For Deployed Agent Systems: Provides a scalable, automated pathway for continuous improvement without requiring user intervention or manual engineering. Improvements discovered by one user automatically benefit the entire community.
For Robustness and Reliability: Evolution directly targets recurring procedural failures and environmental mismatches, leading to more robust and reliable agents in real-world, imperfect conditions.

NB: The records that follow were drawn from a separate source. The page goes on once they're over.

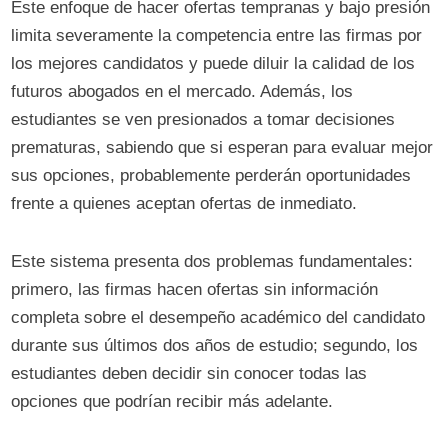
Este enfoque de hacer ofertas tempranas y bajo presión
limita severamente la competencia entre las firmas por
los mejores candidatos y puede diluir la calidad de los
futuros abogados en el mercado. Además, los
estudiantes se ven presionados a tomar decisiones
prematuras, sabiendo que si esperan para evaluar mejor
sus opciones, probablemente perderán oportunidades
frente a quienes aceptan ofertas de inmediato.
Este sistema presenta dos problemas fundamentales:
primero, las firmas hacen ofertas sin información
completa sobre el desempeño académico del candidato
durante sus últimos dos años de estudio; segundo, los
estudiantes deben decidir sin conocer todas las
opciones que podrían recibir más adelante.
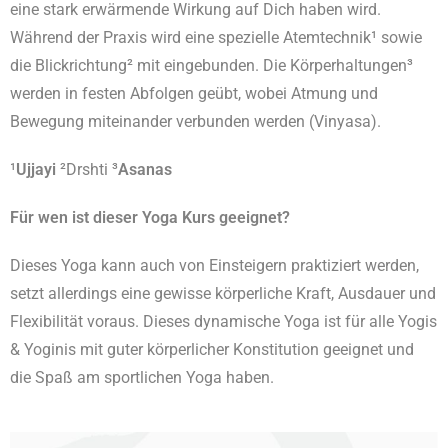
eine stark erwärmende Wirkung auf Dich haben wird.
Während der Praxis wird eine spezielle Atemtechnik¹ sowie
die Blickrichtung² mit eingebunden. Die Körperhaltungen³
werden in festen Abfolgen geübt, wobei Atmung und
Bewegung miteinander verbunden werden (
Vinyasa
).
¹
Ujjayi
²Drshti ³
Asanas
Für wen ist dieser
Yoga Kurs
geeignet?
Dieses Yoga kann auch von Einsteigern praktiziert werden,
setzt allerdings eine gewisse körperliche Kraft, Ausdauer und
Flexibilität voraus.
Dieses dynamische
Yoga
ist für alle Yogis
& Yoginis mit guter körperlicher Konstitution geeignet und
die Spaß am sportlichen
Yoga
haben.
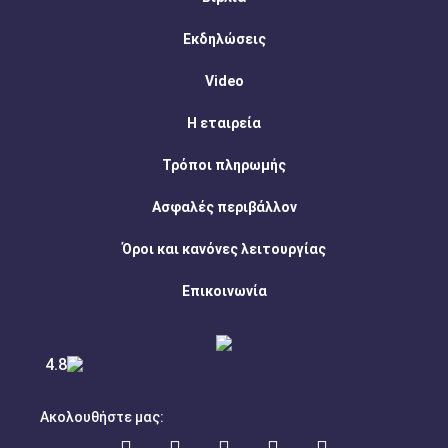
Εκδηλώσεις
Video
Η εταιρεία
Τρόποι πληρωμής
Ασφαλές περιβάλλον
Όροι και κανόνες λειτουργίας
Επικοινωνία
4.8
Ακολουθήστε μας:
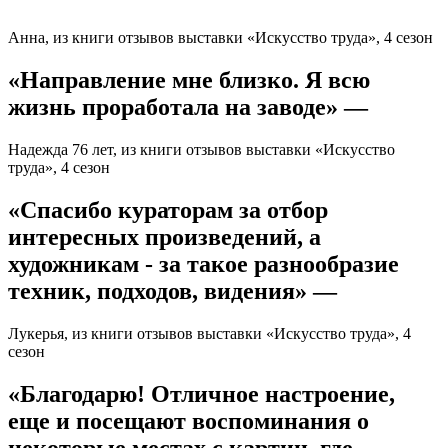
Анна, из книги отзывов выставки «Искусство труда», 4 сезон
«Направление мне близко. Я всю
жизнь проработала на заводе» —
Надежда 76 лет, из книги отзывов выставки «Искусство
труда», 4 сезон
«Спасибо кураторам за отбор
интересных произведений, а
художникам - за такое разнообразие
техник, подходов, видения» —
Лукерья, из книги отзывов выставки «Искусство труда», 4
сезон
«Благодарю! Отличное настроение,
еще и посещают воспоминания о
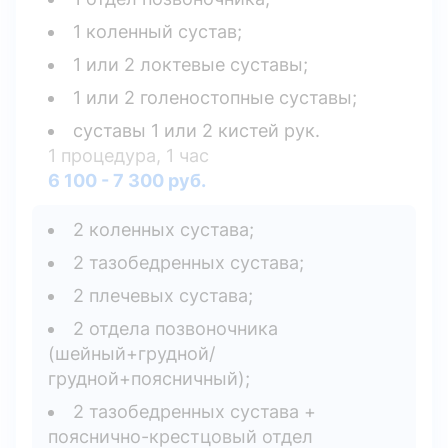
1 коленный сустав;
1 или 2 локтевые суставы;
1 или 2 голеностопные суставы;
суставы 1 или 2 кистей рук.
1 процедура, 1 час
6 100 - 7 300 руб.
2 коленных сустава;
2 тазобедренных сустава;
2 плечевых сустава;
2 отдела позвоночника
(шейный+грудной/
грудной+поясничный);
2 тазобедренных сустава +
пояснично-крестцовый отдел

For Skill Design: Highlights the importance of designing skills as editable, evidence-compressing artifacts rather than fixed instructions. The framework's validation loop ensures deployment stability.

Conclusion

SkillClaw enables collective skill evolution in multi-user agent ecosystems by transforming ordinary interaction trajectories into shared evidence and employing an agentic evolver for updates. This establishes a continuous loop where interaction drives skill improvement, and improved skills enhance future interactions. The framework is fully automatic, collective, and adaptive, demonstrating significant performance gains in realistic benchmarks. This work motivates future research on self-improving agent systems that leverage cross-user experience to achieve continuous, cumulative capability growth.